The Chinese government is reportedly transferring tens of thousands of Uighur Muslims from the far west region of Xinjiang to work under coercive conditions in factories across the country supplying leading global brands.
A UN report last year said China has detained more than a million of the ethnic minority group in internment camps for indoctrination.
The country has denied any mistreatment and claimed that Uighur Muslims are being educated in “vocational training centres” to combat religious extremism.
But according to a study by the Australian Strategic Policy Institute (ASPI), more than 80,000 Uighur Muslims were transferred from these camps between 2017 and 2019 to work in Chinese factories in conditions that “likely amount to forced labour”.
These factories are in the supply chains of at least 83 leading global brands including Apple, BMW, Gap, Microsoft, Nike, Nintendo, Sony and Volkswagen, who may “unknowingly” be involved in human rights abuses.
“Companies using forced Uyghur labour in their supply chains could find themselves in breach of laws which prohibit the importation of goods made with forced labour or mandate disclosure of forced labour supply chain risks,” the report states.
Among its recommendations, the ASPI says each company listed in the report should “conduct immediate and thorough human rights due diligence on its factory labour in China”, where applicable take remedial action and if not possible, stop working with those factories, and “ensure that it is fully transparent as it seeks to address all potential harms, including by reporting its due diligence and audit findings publicly”.
Arsenal star Mesut Ozil was removed from the Chinese version of eFootball PES 2020 following criticism of the country’s treatment of Uighur Muslims in December 2019.
UPDATE: A Microsoft spokesperson told VGC:
“Microsoft is committed to responsible and ethical sourcing.
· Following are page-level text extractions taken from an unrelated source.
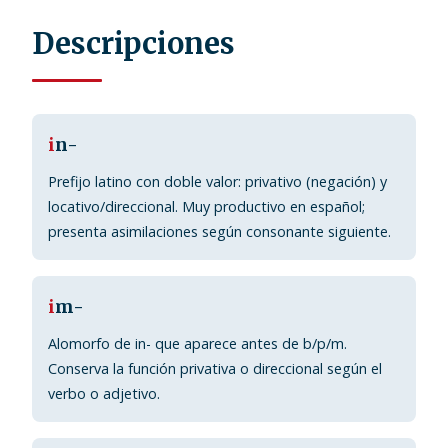
Descripciones
i
n-
Prefijo latino con doble valor: privativo (negación) y
locativo/direccional. Muy productivo en español;
presenta asimilaciones según consonante siguiente.
i
m-
Alomorfo de in- que aparece antes de b/p/m.
Conserva la función privativa o direccional según el
verbo o adjetivo.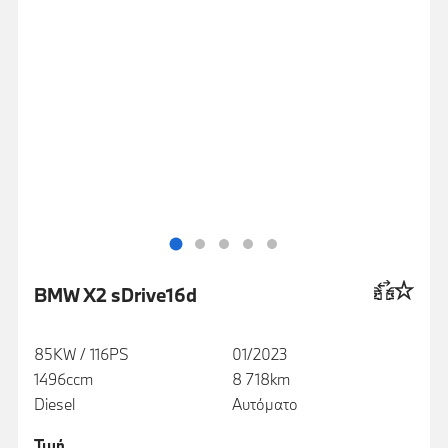
BMW X2 sDrive16d
85KW / 116PS
01/2023
1496ccm
8 718km
Diesel
Αυτόματο
Τιμή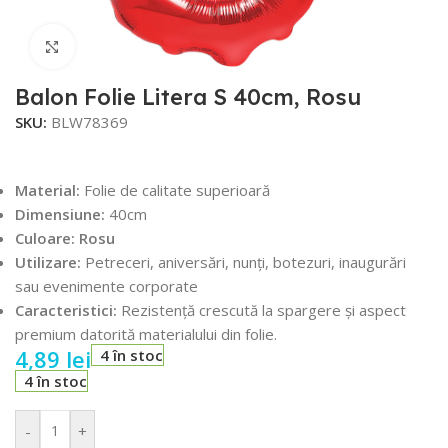
Faceți click pentru a mări
Balon Folie Litera S 40cm, Rosu
SKU:
BLW78369
Material:
Folie de calitate superioară
Dimensiune:
40cm
Culoare: Rosu
Utilizare:
Petreceri, aniversări, nunți, botezuri, inaugurări
sau evenimente corporate
Caracteristici:
Rezistență crescută la spargere și aspect
premium datorită materialului din folie.
4,89
lei
4 în stoc
4 în stoc
-
+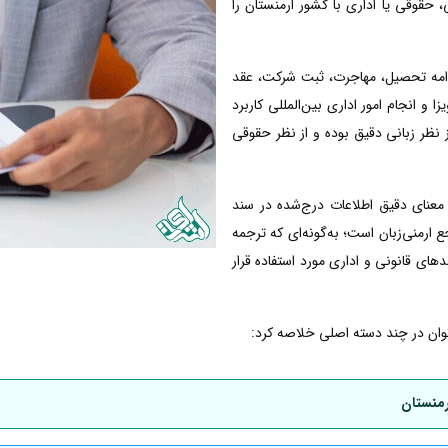
، حقوقی یا اداری با کشور ارمنستان را
 ادامه تحصیل، مهاجرت، ثبت شرکت، عقد
 و انجام امور اداری بین‌المللی کاربرد
از نظر زبانی دقیق بوده و از نظر حقوقی
معنای دقیق اطلاعات درج‌شده در سند
رمنی‌زبان است؛ به‌گونه‌ای که ترجمه
دهای قانونی و اداری مورد استفاده قرار
‌توان در چند دسته اصلی خلاصه کرد:
رمنستان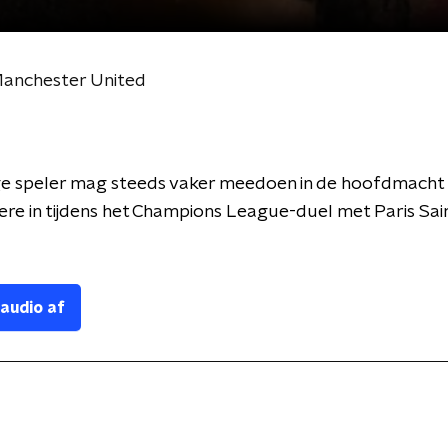
j Manchester United
ge speler mag steeds vaker meedoen in de hoofdmacht e
re in tijdens het Champions League-duel met Paris Sai
 audio af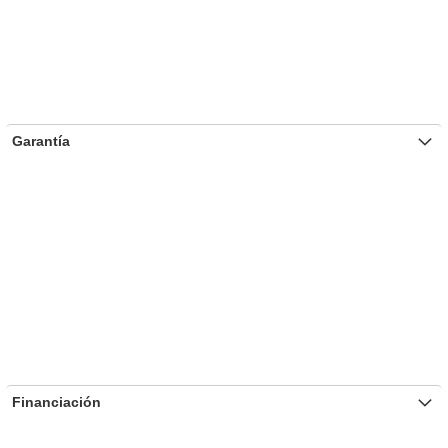
Garantía
Financiación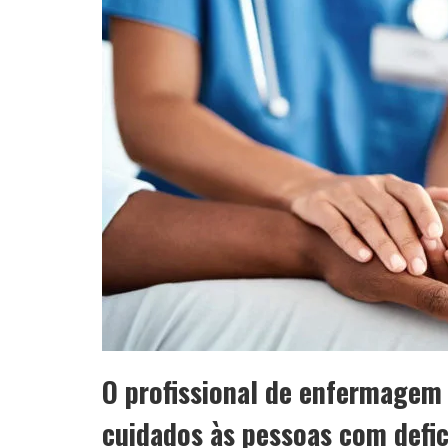
O profissional de enfermagem
cuidados às pessoas com defic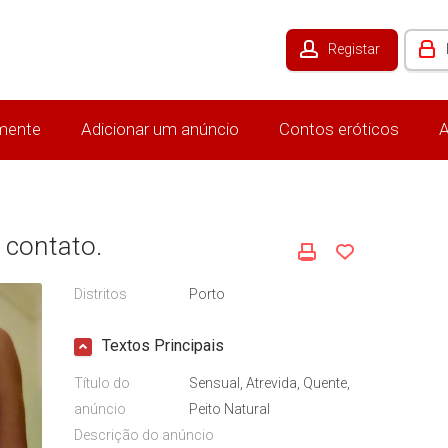
Registar
mente
Adicionar um anúncio
Contos eróticos
A
 contato.
Distritos
Porto
Textos Principais
Título do
Sensual, Atrevida, Quente,
anúncio
Peito Natural
Descrição do anúncio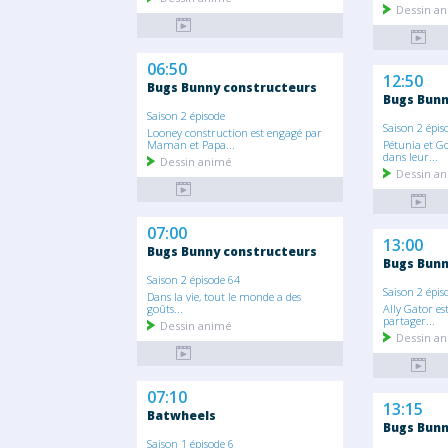
Dessin a
06:50
12:50
Bugs Bunny constructeurs
Bugs Bunn
Saison 2 épisode
Saison 2 épis
Looney construction est engagé par
Maman et Papa...
Pétunia et G
dans leur...
Dessin animé
Dessin a
07:00
13:00
Bugs Bunny constructeurs
Bugs Bunn
Saison 2 épisode 64
Saison 2 épis
Dans la vie, tout le monde a des
goûts...
Ally Gator es
partager...
Dessin animé
Dessin a
07:10
13:15
Batwheels
Bugs Bunn
Saison 1 épisode 6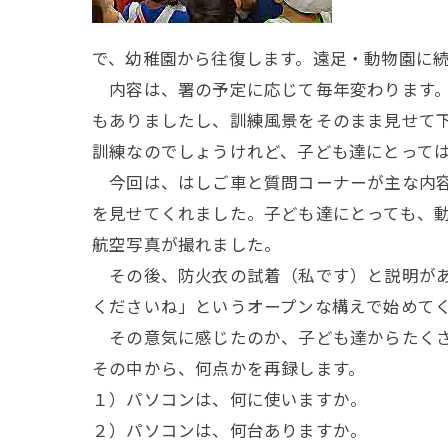
で、幼稚園から往復します。遠足・動物園に
内容は、署の予定に応じて毎年変わります。
もありましたし、訓練風景をそのまま見せて
訓練なのでしょうけれど、子ども達にとって
今回は、はしご車と質問コーナーが主な内容
を見せてくれました。子ども達にとっても、
航空写真が撮れました。
その後、防火衣の試着（私です）と説明があ
くださいね」というオープンな構えで始めて
その意気に感じたのか、子ども達からたくさ
その中から、何点かを再録します。
１）パソコンは、何に使いますか。
２）パソコンは、何台ありますか。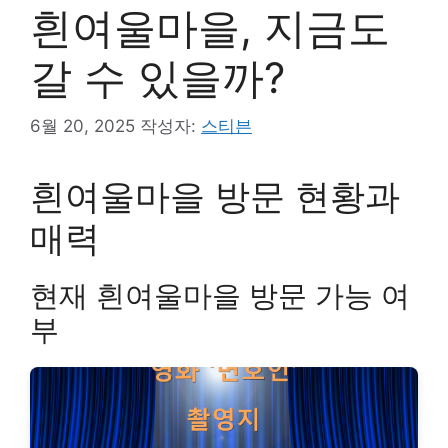
흰여울마을, 지금도
갈 수 있을까?
6월 20, 2025
작성자:
스티븐
흰여울마을 방문 현황과
매력
현재 흰여울마을 방문 가능 여
부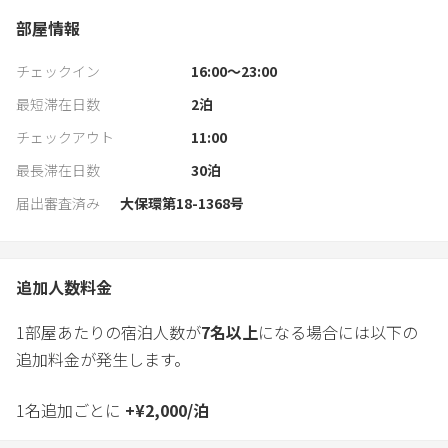
部屋情報
チェックイン
16:00〜23:00
最短滞在日数
2
泊
チェックアウト
11:00
最長滞在日数
30
泊
届出審査済み
大保環第18-1368号
追加人数料金
1部屋あたりの宿泊人数が
7
名以上
になる場合には以下の
追加料金が発生します。
1名追加ごとに
+
¥
2,000
/
泊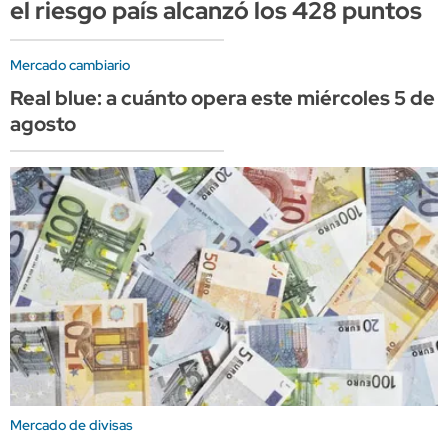
el riesgo país alcanzó los 428 puntos
Mercado cambiario
Real blue: a cuánto opera este miércoles 5 de
agosto
Mercado de divisas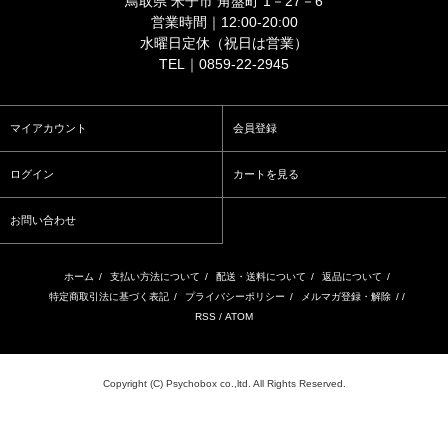
鳥取県 米子市 角盤町 1－27－6
営業時間｜12:00-20:00
水曜日定休（祝日は営業）
TEL｜0859-22-2945
マイアカウント
会員登録
ログイン
カートを見る
お問い合わせ
ホーム
/
支払い方法について
/
配送・送料について
/
返品について
/
特定商取引法に基づく表記
/
プライバシーポリシー
/
メルマガ登録・解除
/ /
RSS
/
ATOM
Copyright (C) Psychobox co.,ltd. All Rights Reserved.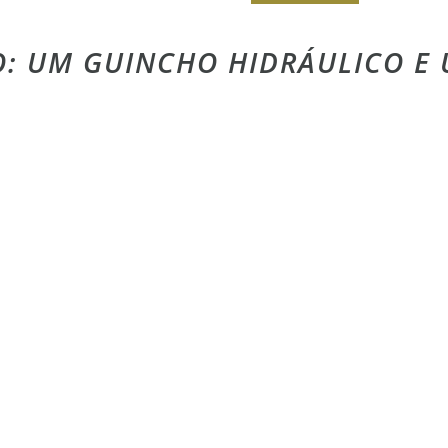
LÃO: UM GUINCHO HIDRÁULICO 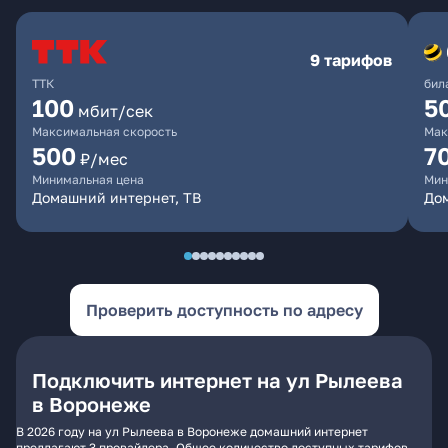
9 тарифов
ТТК
бил
100
5
мбит/сек
Максимальная скорость
Мак
500
7
₽/мес
Минимальная цена
Мин
Домашний интернет, ТВ
Дом
Проверить доступность по адресу
Подключить интернет на ул Рылеева
в Воронеже
В 2026 году на ул Рылеева в Воронеже домашний интернет
предлагают 3 провайдера. Общее количество доступных тарифов -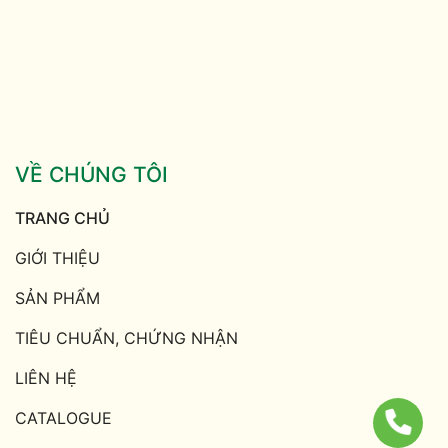
VỀ CHÚNG TÔI
TRANG CHỦ
GIỚI THIỆU
SẢN PHẨM
TIÊU CHUẨN, CHỨNG NHẬN
LIÊN HỆ
CATALOGUE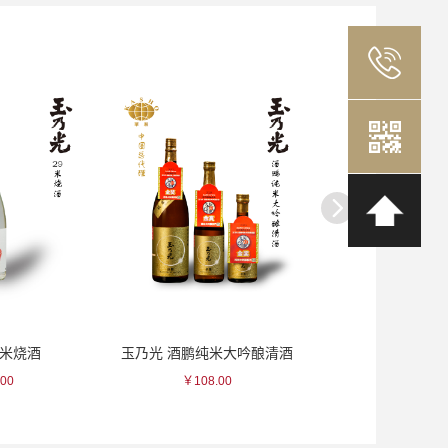
9米烧酒
玉乃光 酒鹏纯米大吟酿清酒
聖荣 白瓷
00
￥108.00
￥70.00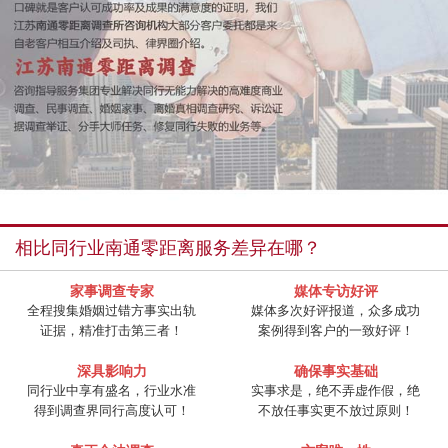
相比同行业南通零距离服务差异在哪？
家事调查专家
媒体专访好评
全程搜集婚姻过错方事实出轨
媒体多次好评报道，众多成功
证据，精准打击第三者！
案例得到客户的一致好评！
深具影响力
确保事实基础
同行业中享有盛名，行业水准
实事求是，绝不弄虚作假，绝
得到调查界同行高度认可！
不放任事实更不放过原则！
We take this responsibility very seriously and take significant steps to enforce our policies and code of conduct in support of human rights, labor, health and safety, environmental protection, and business ethics through our assurance program.
“All forms of forced labor are specifically banned by our Supplier Code of Conduct. We are investigating the claims and will take appropriate action if breaches of our code of conduct exist.”